As Fiona Harvey documented in the GuardianJohnson’s premiership brought “more major environmental legislation and arguably more progress in tackling the climate and natural crises than either of his Tory predecessors in the past decade.” . It’s a low bar when David Cameron and his Chancellor George Osborne have done their best to launch nearly every green initiative in the long grass, but Johnson has put in place the Farm Bill, the Fisheries Bill and environment law, coupled with plans to phase out petrol and diesel cars, will create an offshore wind boom and protect a third of the UK’s land and seas.

Johnson’s legacy, however, is largely rhetoric and very little action. That’s the message from those who attended committee meetings to put meat on the bones of its “10-point plan for a green industrial revolution” only to find themselves in nothing more than a talk shop. A member of Johnson’s Green Jobs Delivery Group, who preferred to remain anonymous, said that if the discussion ever widened beyond the number of millions of trees that can be planted in the UK, a strategy might have emerged.

It didn’t matter that senior executives from Siemens, BMW and E.ON sat around a table with the head of England’s colleges and representatives of major industry lobby groups – the discussion was still not moving forward.

At the time Liz Truss sacked the minister in charge who chaired the delivery group, Greg Hands – whose green credentials were polished when he resigned from a ministerial post in 2018 over Heathrow expansion plans – the group seems to have only made a program for the next meeting.

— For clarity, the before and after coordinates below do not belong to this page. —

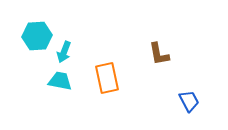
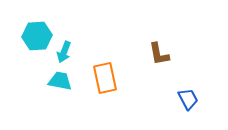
orange rectangle: moved 2 px left
blue trapezoid: moved 1 px left, 2 px up
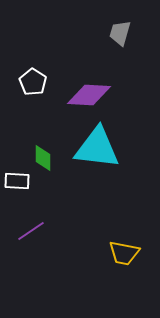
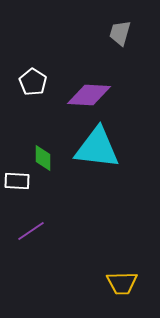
yellow trapezoid: moved 2 px left, 30 px down; rotated 12 degrees counterclockwise
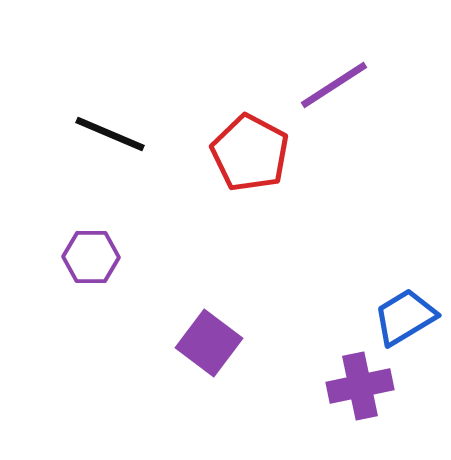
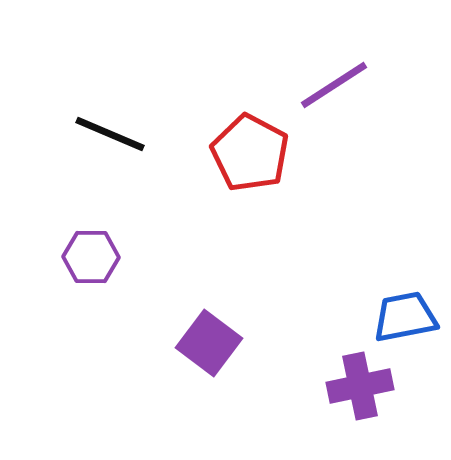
blue trapezoid: rotated 20 degrees clockwise
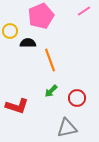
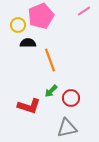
yellow circle: moved 8 px right, 6 px up
red circle: moved 6 px left
red L-shape: moved 12 px right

Planting trees is indeed an important issue for urban landscapes, as well as for a countryside plagued by drought. Economically, there’s good reason to bring it up, too: the UK imports 80% of the wood needed for items ranging from toilet paper to construction timber, while well-managed forests could fill the void. .

Yet this was just one initiative among many, and a change that was poised to ripple through major industrial and commercial sectors could not happen while political attention was elsewhere.

Green Tories want us to think the party still cares after Truss appointed Graham Stuart as Deputy Minister for Climate Change. Stuart was one of the leading voices urging Theresa May to enshrine net zero in law. He was also involved in the globe group of legislators pushing for mandatory climate action laws to be passed by national parliaments.

But a junior minister – well-meaning and well-connected though he is – is clearly just a front in a government that wants to bring back fracking, produce more North Sea oil and tear up planning laws.

Perhaps Truss will prove a champion of green politics: she has spoken repeatedly about the need to act on the climate crisis during her leadership campaign and has pledged to attend COP27 in Egypt and the 15th Biodiversity Cop in Canada.

Except that the new prime minister, as environment secretary, has cut subsidies for solar farms. It has also shown little appetite for accelerating an upgrade of the electricity grid to accommodate more renewable energy providers, or to support major manufacturing industries as they transition to net zero.

Without a prime minister and cabinet that understands the risk of a growth spurt – which generates even more carbon – it will be up to protesters and fracking nimbys to stop the UK from backsliding. They will have to be on the streets in force to block what, in most cases, will be disastrous and unwarranted initiatives.